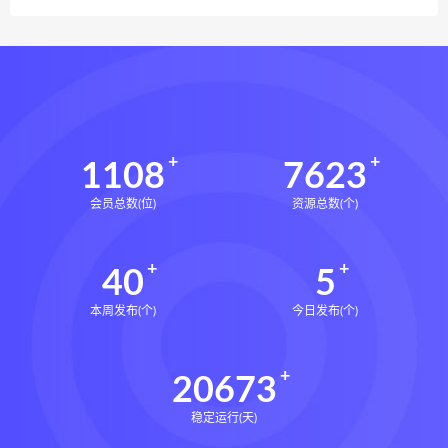
1108
7623
会员总数(位)
资源总数(个)
40
5
本周发布(个)
今日发布(个)
20673
稳定运行(天)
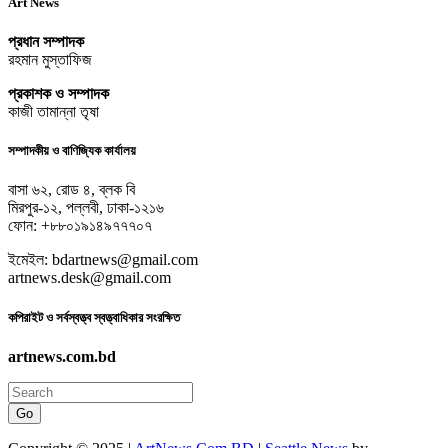
Art News
প্রধান সম্পাদক
রহমান মুস্তাফিজ
প্রকাশক ও সম্পাদক
কাজী তামান্না তৃষা
সম্পাদকীয় ও বাণিজ্যিক কার্যালয়
বাসা ৬২, রোড ৪, ব্লক বি
মিরপুর-১২, পল্লবী, ঢাকা-১২১৬
ফোন: +৮৮০১৯১৪৯৭৭৭০৭
ইমেইল: bdartnews@gmail.com
artnews.desk@gmail.com
কপিরাইট ও সর্বস্বত্ত্ব স্বত্ত্বাধিকার সংরক্ষিত
artnews.com.bd
Go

▶ [YOUR INSTRUCTIONS]:
Although the records contain pictures, transcribe only their text, exactly as written.

▶ [SOLUTION FOR THIS PROBLEM]:
1108
7623
会员总数(位)
资源总数(个)
40
5
本周发布(个)
今日发布(个)
20673
稳定运行(天)
Art News
প্রধান সম্পাদক
রহমান মুস্তাফিজ
প্রকাশক ও সম্পাদক
কাজী তামান্না তৃষা
সম্পাদকীয় ও বাণিজ্যিক কার্যালয়
বাসা ৬২, রোড ৪, ব্লক বি
মিরপুর-১২, পল্লবী, ঢাকা-১২১৬
ফোন: +৮৮০১৯১৪৯৭৭৭০৭
ইমেইল: bdartnews@gmail.com
artnews.desk@gmail.com
কপিরাইট ও সর্বস্বত্ত্ব স্বত্ত্বাধিকার সংরক্ষিত
artnews.com.bd
Go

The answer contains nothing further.